▸ **Exercise**: Which lines run from the start of the material below through the line containing "www.qiez.de vom 04.09.2013 (257, 2022)"? Retype them exactly, pictures excluded.

>>>>

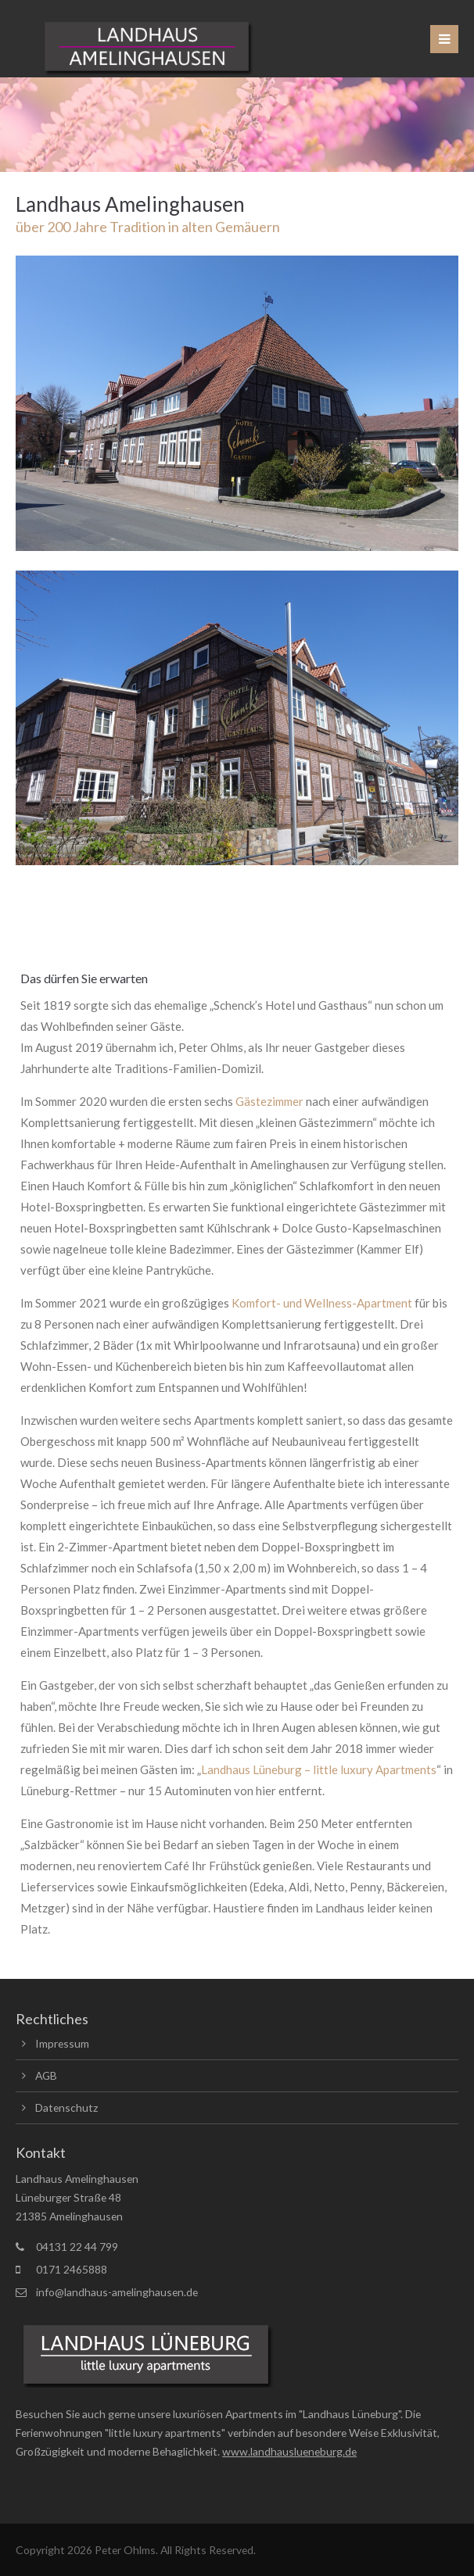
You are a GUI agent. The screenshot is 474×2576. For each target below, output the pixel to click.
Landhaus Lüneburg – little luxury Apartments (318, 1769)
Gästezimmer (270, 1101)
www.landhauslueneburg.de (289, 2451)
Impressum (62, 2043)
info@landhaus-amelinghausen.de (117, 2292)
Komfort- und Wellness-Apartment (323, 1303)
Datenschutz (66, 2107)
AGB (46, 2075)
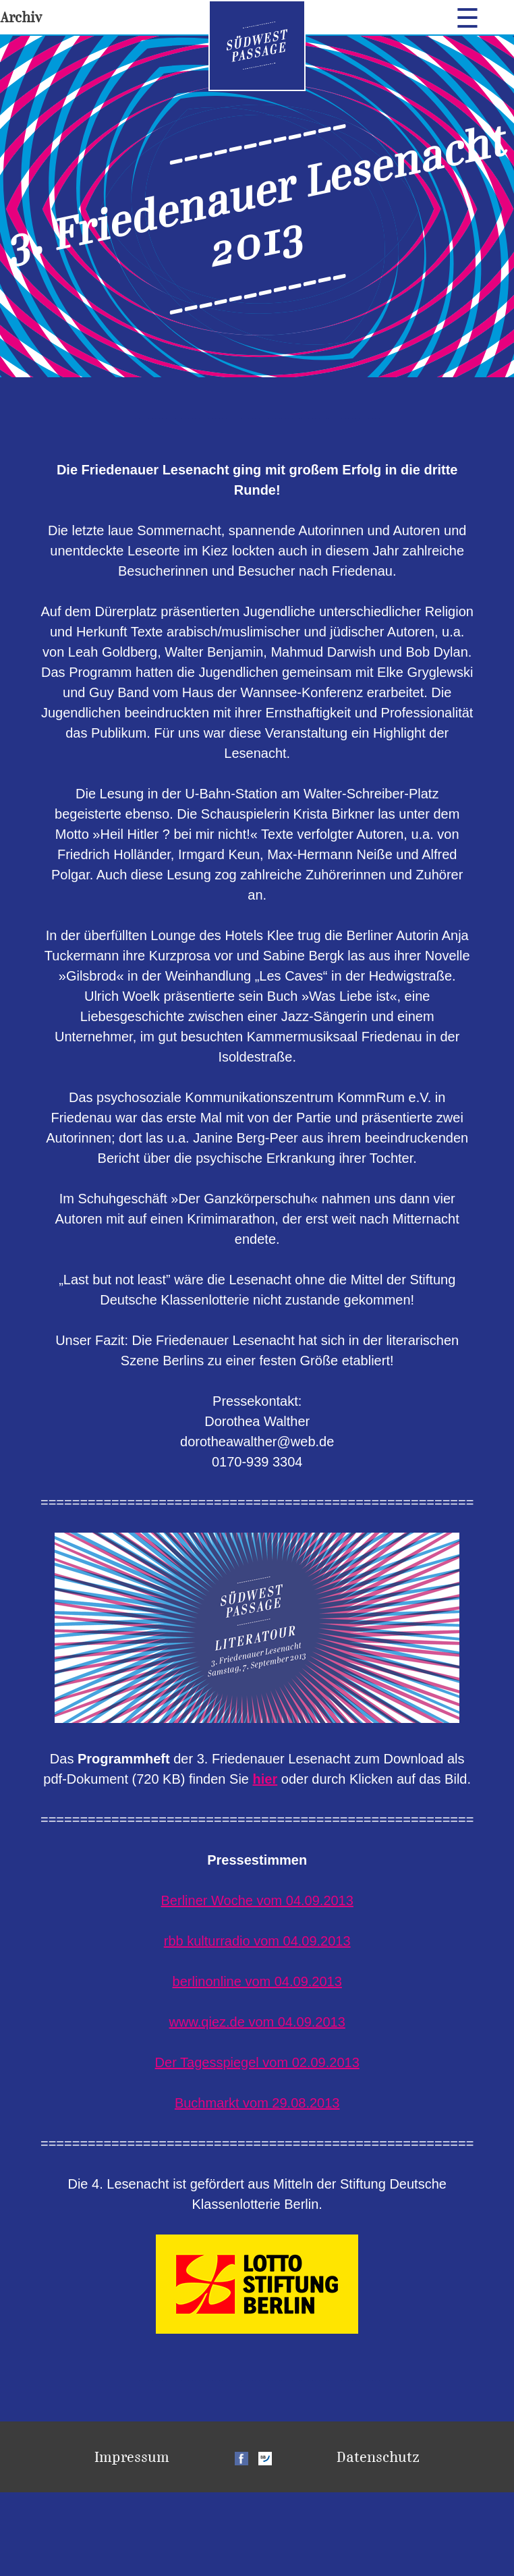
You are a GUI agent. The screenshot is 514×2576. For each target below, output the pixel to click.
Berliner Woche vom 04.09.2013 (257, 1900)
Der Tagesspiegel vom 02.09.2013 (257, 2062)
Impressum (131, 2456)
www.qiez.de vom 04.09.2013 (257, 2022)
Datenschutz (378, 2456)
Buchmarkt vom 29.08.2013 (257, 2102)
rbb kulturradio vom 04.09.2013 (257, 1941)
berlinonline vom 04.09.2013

<<<<

▸ **Result for this exercise**:
You are a GUI agent. The screenshot is 474×2576. For each target below, output the pixel to click.
Landhaus Lüneburg – little luxury Apartments (318, 1769)
Gästezimmer (270, 1101)
www.landhauslueneburg.de (289, 2451)
Impressum (62, 2043)
info@landhaus-amelinghausen.de (117, 2292)
Komfort- und Wellness-Apartment (323, 1303)
Datenschutz (66, 2107)
AGB (46, 2075)
You are a GUI agent. The screenshot is 514×2576. For each target below, output the pixel to click.
Berliner Woche vom 04.09.2013 (257, 1900)
Der Tagesspiegel vom 02.09.2013 (257, 2062)
Impressum (131, 2456)
www.qiez.de vom 04.09.2013 (257, 2022)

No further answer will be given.